Jimmy Page and Robert Plant originally constructed the song in 1970 at Bron-Yr-Aur, a small cottage in Wales where they stayed after completing a gruelling North American concert tour. The song was first called "Many, Many Times", as shown on a picture of the original master on the Led Zeppelin website.
Page plays a six-string acoustic guitar introduction and repeats the theme with a 12-string acoustic guitar in unison. In an interview published in Guitar World magazine's November 1993 issue, Page commented on the construction of the song:
GW: There’s an acoustic guitar running throughout the song. Did you play a main acoustic and then overdub an electric?

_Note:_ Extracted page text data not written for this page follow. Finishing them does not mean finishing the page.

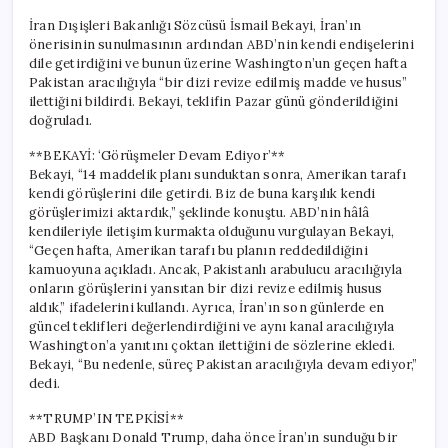
İran Dışişleri Bakanlığı Sözcüsü İsmail Bekayi, İran’ın
önerisinin sunulmasının ardından ABD’nin kendi endişelerini
dile getirdiğini ve bunun üzerine Washington’un geçen hafta
Pakistan aracılığıyla “bir dizi revize edilmiş madde ve husus”
ilettiğini bildirdi. Bekayi, teklifin Pazar günü gönderildiğini
doğruladı.
**BEKAYİ: ‘Görüşmeler Devam Ediyor’**
Bekayi, “14 maddelik planı sunduktan sonra, Amerikan tarafı
kendi görüşlerini dile getirdi. Biz de buna karşılık kendi
görüşlerimizi aktardık,” şeklinde konuştu. ABD’nin hâlâ
kendileriyle iletişim kurmakta olduğunu vurgulayan Bekayi,
“Geçen hafta, Amerikan tarafı bu planın reddedildiğini
kamuoyuna açıkladı. Ancak, Pakistanlı arabulucu aracılığıyla
onların görüşlerini yansıtan bir dizi revize edilmiş husus
aldık,” ifadelerini kullandı. Ayrıca, İran’ın son günlerde en
güncel teklifleri değerlendirdiğini ve aynı kanal aracılığıyla
Washington’a yanıtını çoktan ilettiğini de sözlerine ekledi.
Bekayi, “Bu nedenle, süreç Pakistan aracılığıyla devam ediyor,”
dedi.
**TRUMP’IN TEPKİSİ**
ABD Başkanı Donald Trump, daha önce İran’ın sunduğu bir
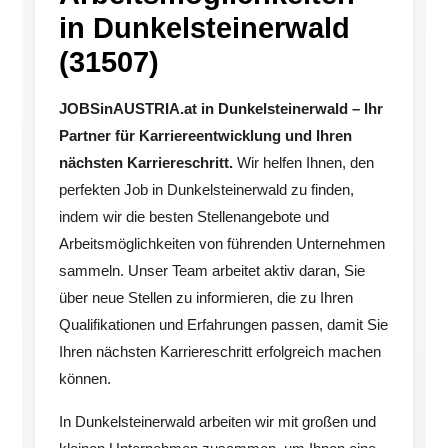
in Dunkelsteinerwald
(31507)
JOBSinAUSTRIA.at in Dunkelsteinerwald – Ihr
Partner für Karriereentwicklung und Ihren
nächsten Karriereschritt.
Wir helfen Ihnen, den
perfekten Job in Dunkelsteinerwald zu finden,
indem wir die besten Stellenangebote und
Arbeitsmöglichkeiten von führenden Unternehmen
sammeln. Unser Team arbeitet aktiv daran, Sie
über neue Stellen zu informieren, die zu Ihren
Qualifikationen und Erfahrungen passen, damit Sie
Ihren nächsten Karriereschritt erfolgreich machen
können.
In Dunkelsteinerwald arbeiten wir mit großen und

Page: No, we played it through entirely as you know it, but I was playing electric.
GW: So you simply edited out of the beginning?

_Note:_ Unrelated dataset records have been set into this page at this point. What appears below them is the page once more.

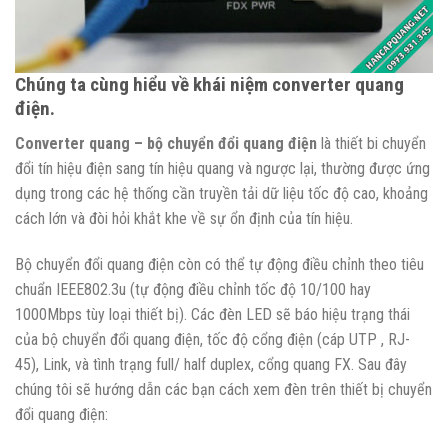
Chúng ta cùng hiểu về khái niệm converter quang
điện.
Converter quang – bộ chuyển đổi quang điện
là thiết bi chuyển
đổi tín hiệu điện sang tín hiệu quang và ngược lại, thường được ứng
dụng trong các hệ thống cần truyền tải dữ liệu tốc độ cao, khoảng
cách lớn và đòi hỏi khắt khe về sự ổn định của tín hiệu.
Bộ chuyển đổi quang điện còn có thể tự động điều chỉnh theo tiêu
chuẩn IEEE802.3u (tự động điều chỉnh tốc độ 10/100 hay
1000Mbps tùy loại thiết bị). Các đèn LED sẽ báo hiệu trạng thái
của bộ chuyển đổi quang điện, tốc độ cổng điện (cáp UTP , RJ-
45), Link, và tình trạng full/ half duplex, cổng quang FX. Sau đây
chúng tôi sẽ hướng dẫn các bạn cách xem đèn trên thiết bị chuyển
đổi quang điện:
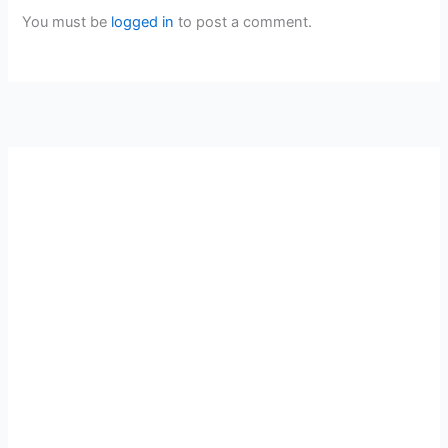
You must be
logged in
to post a comment.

Page: Yeah, that’s right. “Presumably”. It sounds that way. It sounds like the acoustic is going straight through.
Plant's vocals enter on the next repetition. He tenderly offers himself to the "lady" who's "got the love [he] need[s]." The acoustic guitars build in a crescendo toward the abrupt infusion of Page's electric guitars along with drummer John Bonham's and bass guitarist John Paul Jones' rhythm accompaniment.

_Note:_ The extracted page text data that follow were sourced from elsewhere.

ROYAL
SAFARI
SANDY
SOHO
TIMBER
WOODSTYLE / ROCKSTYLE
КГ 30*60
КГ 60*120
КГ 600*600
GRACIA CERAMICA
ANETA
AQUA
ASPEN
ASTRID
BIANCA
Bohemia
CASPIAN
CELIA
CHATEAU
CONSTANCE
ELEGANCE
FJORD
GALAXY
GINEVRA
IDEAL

Through the pre-verse interludes and instrumental bridge, "Over the Hills and Far Away" stands out as an example of Jones and Bonham's tight interplay. Following the final verse, the rhythm section fades out, gradually replaced by the echo returns from Page's electric guitar and a few chords played by Jones on Clavinet. In the final 8 bars, Page executes a linearly descending/ascending sequence and then concludes with the idiomatic V-I cadence on synth imitating a pedal steel guitar.